The Northern Beaches is not underserved. It is serviced differently than the data implies. For hiring managers the takeaway is simple: stop using geography as a blunt filter unless the role genuinely requires it. For candidates it is just as clear: do not relocate based on density rankings, build where your credibility already exists.
Geography still matters. Just not in the way most people assume. The workforce has moved on. The interpretation has not.
Frequently asked questions
- Does low broker density mean an open market?
Usually not. Density measures where brokers live, not where they service clients or where demand is met. Low density more often means a smaller addressable market with tighter referral networks and entrenched incumbents. FinTalent treats density as context, never as a standalone hiring or relocation signal.
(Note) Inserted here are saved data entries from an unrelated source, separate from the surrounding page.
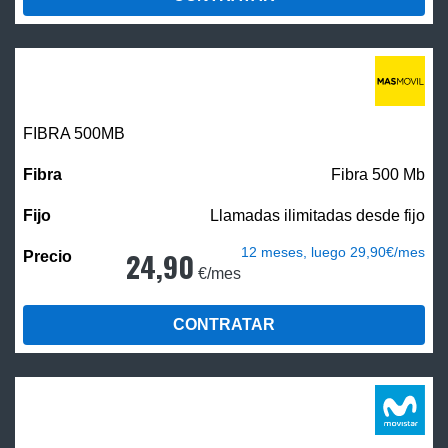
FIBRA
500MB
Fibra 500 Mb
Llamadas ilimitadas desde fijo
12 meses, luego 29,90€/mes
24,90
€/mes
CONTRATAR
- What is broker density in Australia?
The FBAA and CoreData Broker Density Report measures broker presence against the adult population. Nationally it sits around 10.9 brokers per 10,000 adults, with Victoria highest at 13.65. FinTalent uses it to understand where brokers reside, not to judge where competition actually exists, because remote servicing has decoupled the two.
- Should you filter broker candidates by location?
Rarely. With around 22,000 brokers and 42% sole traders, most are not bound by office or geography; a Melbourne broker can write across regional Victoria, a Brisbane broker can service NSW. FinTalent assesses brokers on capability, discipline and pipeline, not postcode, unless a role genuinely needs physical presence.
- Should a banker relocate based on broker density rankings?
No. Moving to a low-density region often means leaving established networks for a smaller market where trust is already allocated. The brokers who scale fastest build where their relationships already exist. FinTalent steers career-changers away from density-led relocations toward where their credibility already sits.
- Why does broker turnover stay low in high-density states?
Because retention tracks business model, support and cultural alignment, not geography. Queensland's turnover sits near 10.2% and Victoria's near 6.9%, the opposite of what the low-density-equals-opportunity theory predicts. FinTalent focuses hiring on those retention drivers rather than density maps.